What will work best for you, Sarah? I don't know. But you appear to be seriously exploring the possibility of motherhood and I imagine that if you continue on this path that the resources you need will find their way to you just as what I needed found its way to me.

As I said before, I am by no means any kind of expert, but I will always try to share what is happening on this journey to parenthood.

I wish the very best as you sort through your own journey, Sarah - whether you choose to pursue motherhood or decide that perhaps it is not quite for you. If you feel comfortable, I hope you'll keep in touch and share where you are in your process.

18 June 2009

An adoptive dad's point of view...

My husband is a fantastic human being.

And, as I mentioned in a previous post, I just know he's going to be a great dad.

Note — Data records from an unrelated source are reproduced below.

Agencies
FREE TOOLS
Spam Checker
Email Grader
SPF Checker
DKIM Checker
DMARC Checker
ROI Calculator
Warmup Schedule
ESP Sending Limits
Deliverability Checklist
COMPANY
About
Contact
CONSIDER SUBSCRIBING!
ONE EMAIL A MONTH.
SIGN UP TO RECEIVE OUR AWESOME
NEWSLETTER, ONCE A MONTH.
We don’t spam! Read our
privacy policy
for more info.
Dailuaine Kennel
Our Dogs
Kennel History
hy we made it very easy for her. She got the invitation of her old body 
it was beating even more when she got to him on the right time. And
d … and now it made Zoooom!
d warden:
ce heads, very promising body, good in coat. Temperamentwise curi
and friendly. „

He's also a wonderful writer. Apparently, reading my blog for the last few weeks, and wanting to share some of his own thoughts has inspired him to start recording our adoption journey on his own blog. If you'd like to check out the point of view from an adoptive father-to-be, you can visit Chris at:

150 Steps...an Adoption Journey

subtitled... The ruminations of a prospective adoptive father as my wife and set out to add a child to our family.

17 June 2009

I'm fine...really

One of my colleagues approached me today to check in with me about how I'm doing. She's been following this blog and is apparently a bit worried about me.

"I've been reading your blog," she says to me, "and I've meant to respond to you, but haven't gotten to it. I just keep reading what you're writing and thinking, 'Oh, please don't worry so much! You'll be fine! You'll be fine!'"

I laugh.

"I remember that I felt just like you," she continues, "but you read everything - like Dr. Spock and the Dr. Ferber method - and you'll be just fine. Don't spend so much time worrying about everything. I mean, I was so worried that I'd be just like my mother, who was a total loon! But I wasn't," she pauses and then says, "Of course, I brought my own kind of craziness to being a mother and you probably will, too. Now my daughter thinks I'm a total loon."

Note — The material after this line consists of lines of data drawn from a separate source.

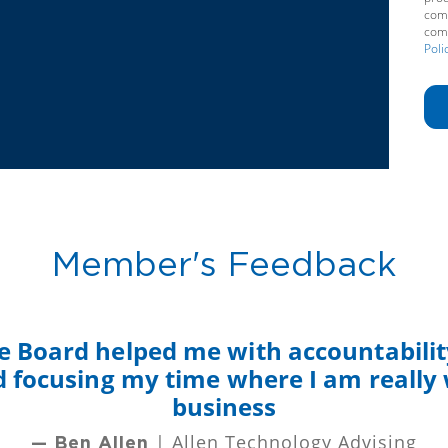
comm
comm
Poli
Member's Feedback
e Board helped me with accountability
nd focusing my time where I am really
business
| Allen Technology Advising
— Ben Allen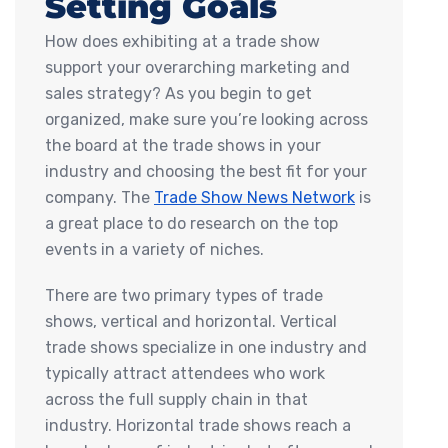
Setting Goals
How does exhibiting at a trade show
support your overarching marketing and
sales strategy? As you begin to get
organized, make sure you’re looking across
the board at the trade shows in your
industry and choosing the best fit for your
company. The
Trade Show News Network
is
a great place to do research on the top
events in a variety of niches.
There are two primary types of trade
shows, vertical and horizontal. Vertical
trade shows specialize in one industry and
typically attract attendees who work
across the full supply chain in that
industry. Horizontal trade shows reach a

I laugh again and ask, "And do you say to her, 'You're just lucky you didn't grow up with MY mother!'?"

My colleague laughs. We talk a little more and I reassure her that I'm just fine. She provides more very lovely words of wisdom. I hope she knows that I so appreciate her concern for me and for taking the time to check in.

And if anyone else out there in the blogosphere is concerned...

I'm fine....really.

The thing of it is that, although I am not physically pregnant, I am "expecting" - in the sense that I am waiting for the arrival of our baby. And like any first-time expectant mom, I have concerns and worries.

I just happen to be sorting through my concerns and worries in this very public blog.

It helps to write things down.

Often I am not able to articulate verbally what's going on in my head and so am not able to have a conversation about my concerns and worries. Nor am I particularly good at sorting things out in my head....the thoughts instead buzz round and around in my mind driving me a bit batty.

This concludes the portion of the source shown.